The recent peak was USD135.36 in June 2008 as shown in Figure 1. It surged up 151% from Jan 2007. But it plummeted dramatically to USD34.93 in Feb 2009, i.e. a 74% fall! Then it rose back to above USD100 and leveled off for almost 5 years and then it abruptly plummeted to the recent bottom at USD30.10 in Jan 2016.
Oil price affects almost every aspect of our lives, as it is still the dominant energy source. The transport industry receives the most direct impacts. Airlines and Bus Companies had asked for fare increases, and especially in cities like Hong Kong where almost all products are imported. Once oil prices go up, all prices will go up. That is the story told by Jeff Rubin (2009) that “why your world is about to get a whole lot smaller”, because when transportation cost is too expensive, people would normally switch to local products or products produced from shorter distances.
However, with hindsight, Rubin’s (2009) prediction is proved to be fatally wrong. He could not foresee the abrupt plummet of the oil price since 2014. It allows a bigger world for trading again.
With such a roller coaster oil price pattern, even if you have hedged the price upsurge, you may make a big loss. There was an airline in Hong Kong that had hedged heavily against oil price increase so as to prevent making a loss in the airline operation, unfortunately, it caused the company a heavy loss in the wake of the sharp fall of oil prices in 2016.
How does oil price change affect our living costs?

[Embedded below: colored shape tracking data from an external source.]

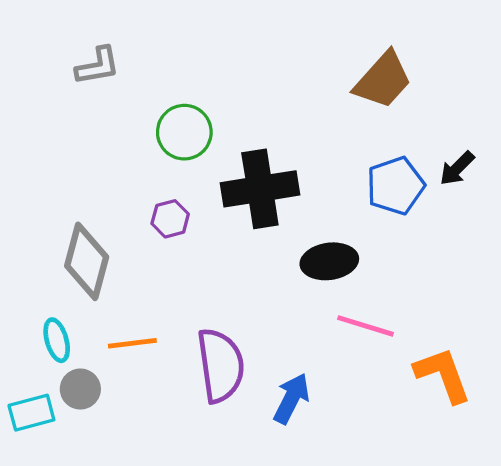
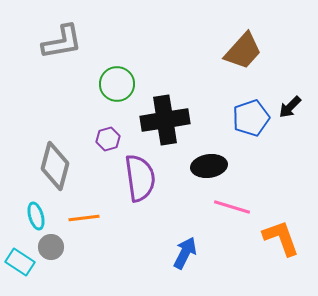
gray L-shape: (98, 66) -> (62, 42), size x1.4
purple semicircle: (221, 365) -> (140, 178), moved
cyan rectangle: (31, 413) -> (20, 262), turned 48

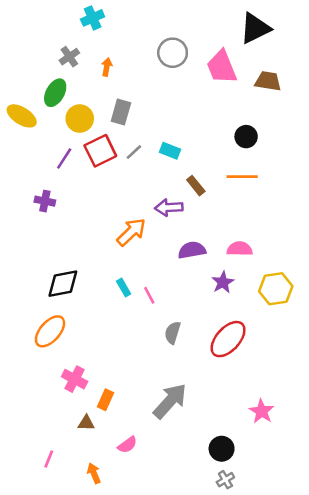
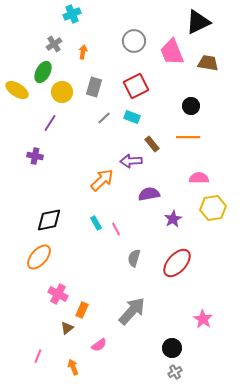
red square: (100, 151) -> (136, 86), moved
pink semicircle: (240, 249) -> (199, 178), moved
yellow hexagon: (276, 289) -> (213, 208), moved
brown triangle: (86, 423) -> (67, 328), turned -40

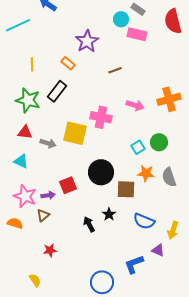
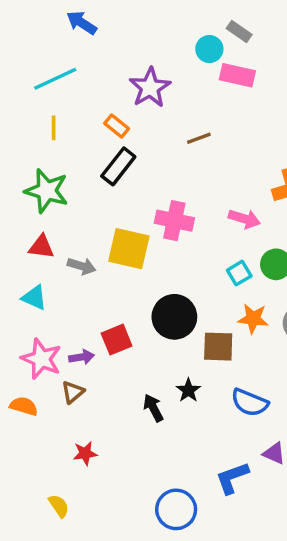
cyan line: (18, 25) -> (55, 79), moved
black rectangle: (57, 91) -> (118, 166), moved
pink arrow: (135, 105) -> (244, 219), moved

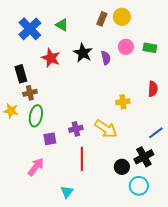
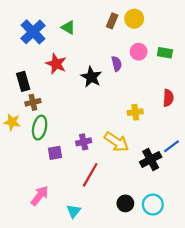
black star: (83, 53) -> (91, 77), moved
black cross: (144, 157) -> (151, 159), moved
red line: (82, 159) -> (90, 175), turned 30
pink arrow: (36, 167) -> (40, 196), moved
black circle: (122, 167) -> (125, 203), moved

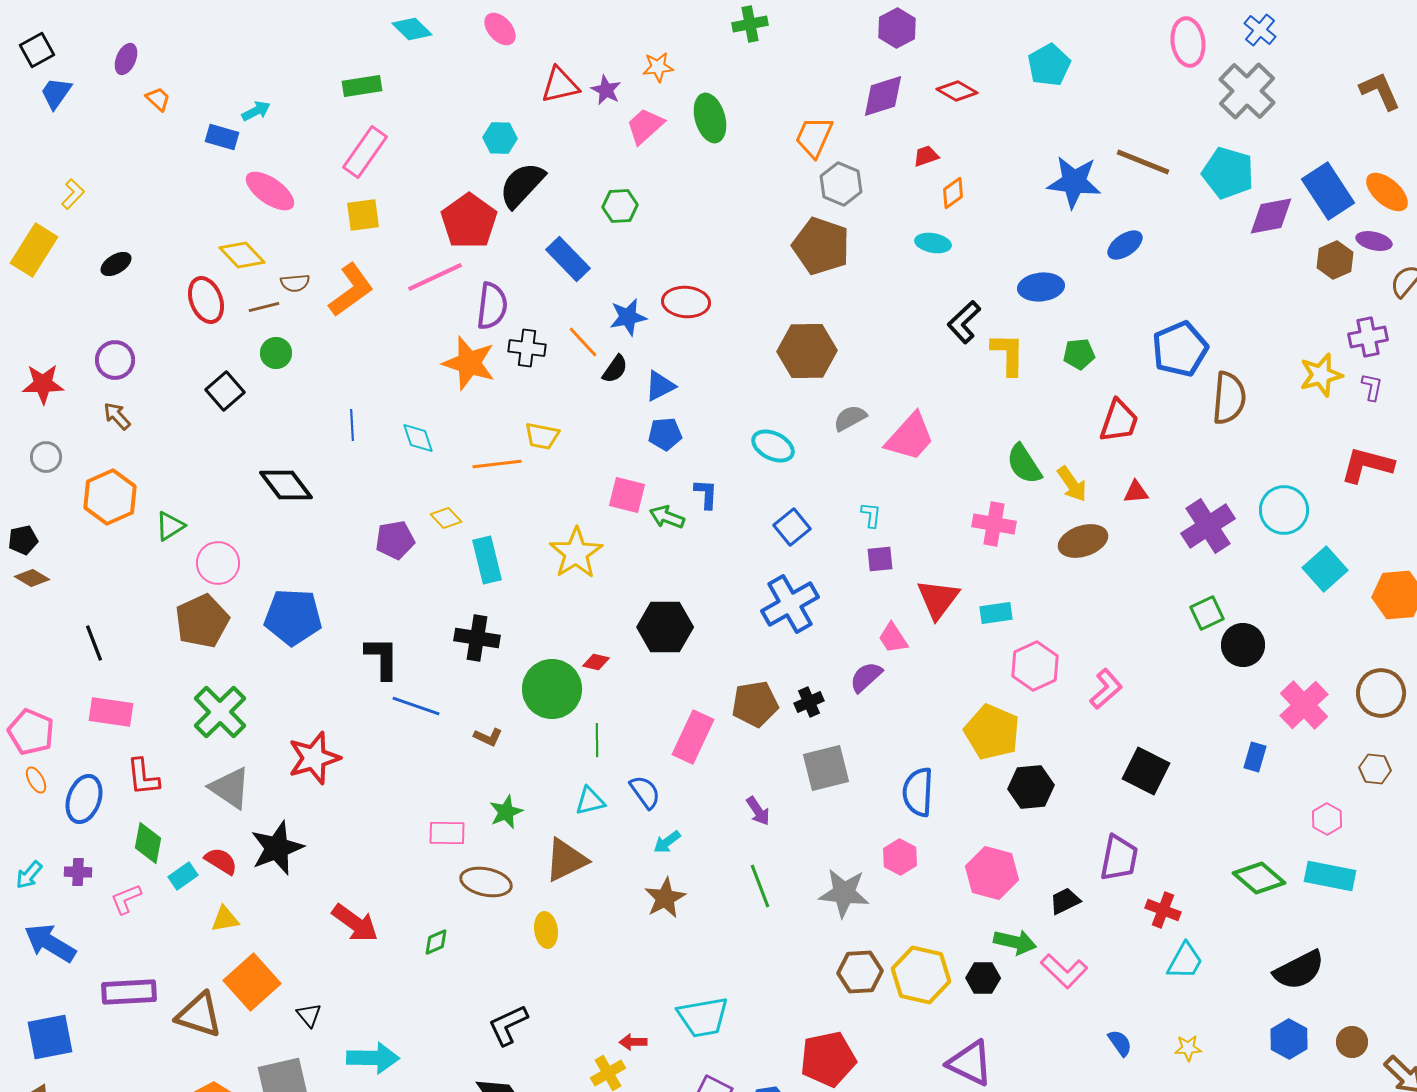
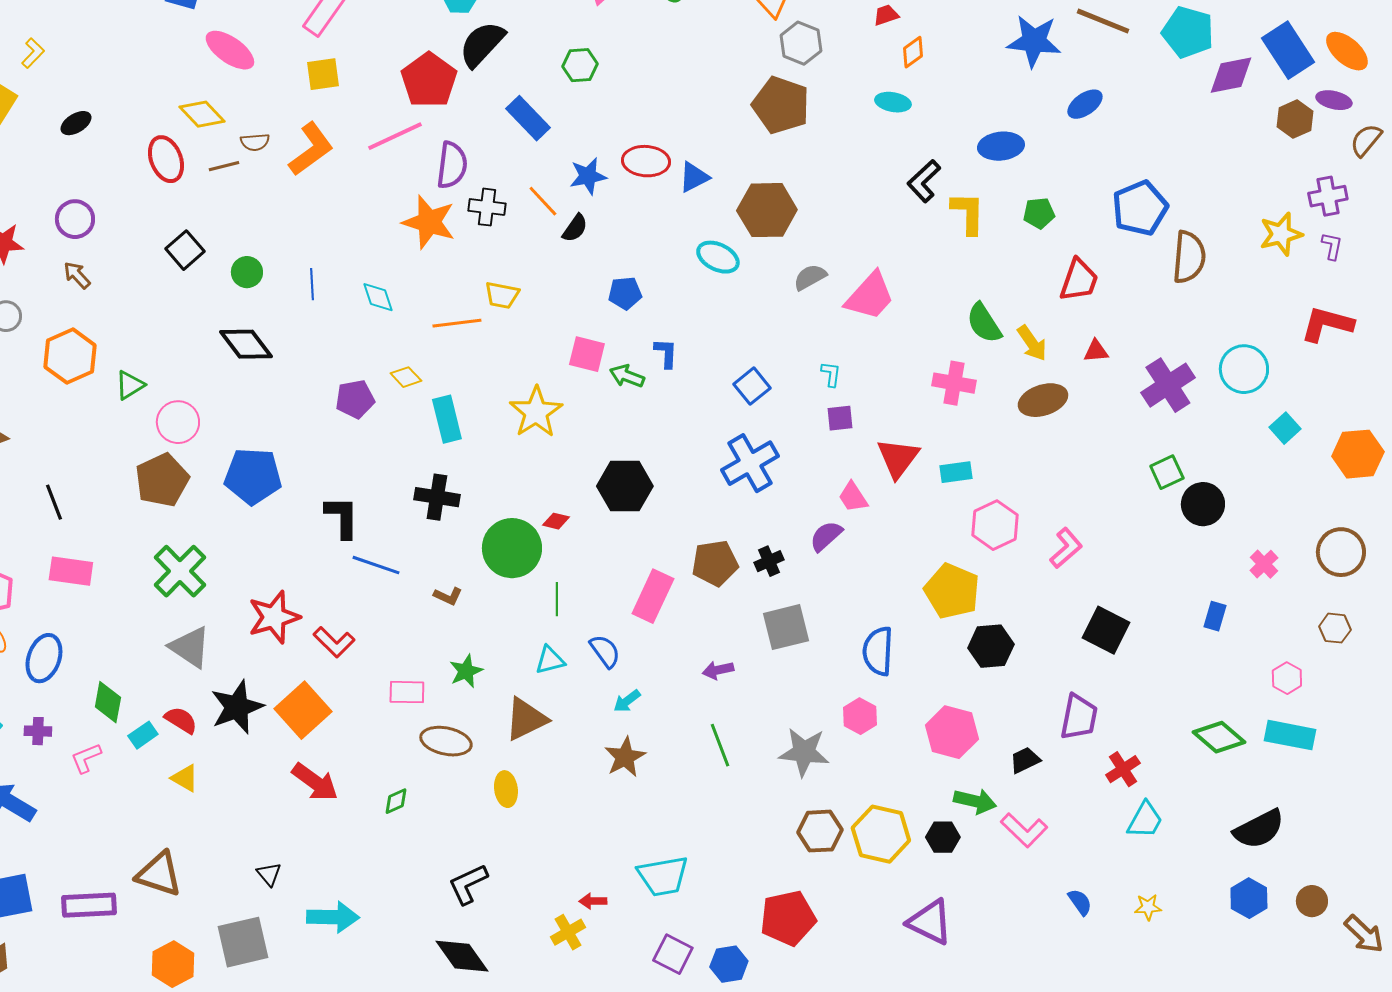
green circle: (276, 353) -> (247, 272), moved
blue triangle: (660, 386) -> (694, 177), moved
cyan ellipse: (773, 446) -> (718, 257), moved
cyan square: (1325, 569) -> (1285, 428), size x0.7
pink cross: (1304, 705) -> (1264, 564), size x0.6
red L-shape: (143, 777) -> (334, 642), moved, turned -39
purple arrow: (758, 811) -> (718, 670), turned 112
red cross: (1163, 910) -> (1123, 769), turned 36
yellow triangle: (225, 919) -> (185, 778), turned 40
orange square: (252, 982) -> (303, 710), moved
purple rectangle: (129, 992) -> (89, 905), moved

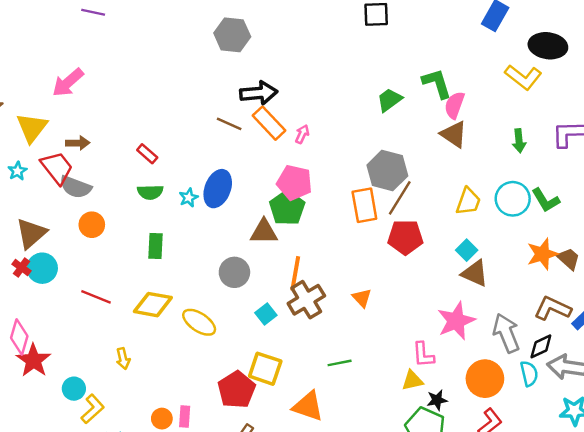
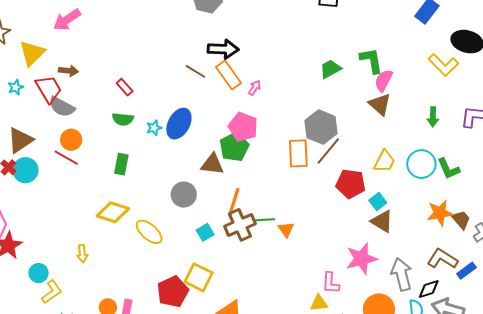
red pentagon: (405, 237) -> (351, 184), moved
red line: (96, 297) -> (66, 158), moved
green line: (340, 363) -> (265, 220), moved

Since oil consumption is almost inevitable in every aspect of life, from transportation to food production, its price change would impose a severe impact on our living cost. What we can do is to cut our consumption quantities, especially products from countries far away from us.
In other words, it is plausible to expect that when oil price increases, international trade quantity would decrease. Figure 2 shows the Baltic Dry Index which reflects partly the international trade situations. Its pattern in the past decade seems to match with this hypothesis. When the oil price in the early 2000s was high, the Baltic Dry Index fell until 2016, then went up. Coincidentally, the recent lowest oil price point was in 2016, which allows international trade to grow again. But it also seems to have a lagging pattern in the index.
However, Deb et al. (2019) provide some interesting evidence of the relationship between petroleum price and its volume imported to Mainland China. It indicates that the imported volume is not quite elastic to the price, probably reflecting that it is difficult to adjust its consumption.
Figure 3 shows that the fluctuation of petroleum price from 2014M12 to 2018M12 ranged from -0.5% to +0.5%, the imported volume of petroleum seems to have a slightly negative relationship with the price change. The inelasticity of petroleum consumption may be inferred by the fact that “The price increase accounted for close to 80 percent of the increase in petroleum imports” (Deb et al., 2019). Then, we probably have to cut other consumptions so as to retain more or less the same consumption of petroleum. It will anyway affect global trade.
Deb, Pragyan, Gjonbalaj, A. and Hannan, Ahmed (2019) The Drivers, Implications and Outlook for China’s Shrinking Current Account Surplus, IMF Nov.
Rubin, J. (2009) Why Your World is About to Get a Whole Lot Smaller, London: Virgin Books.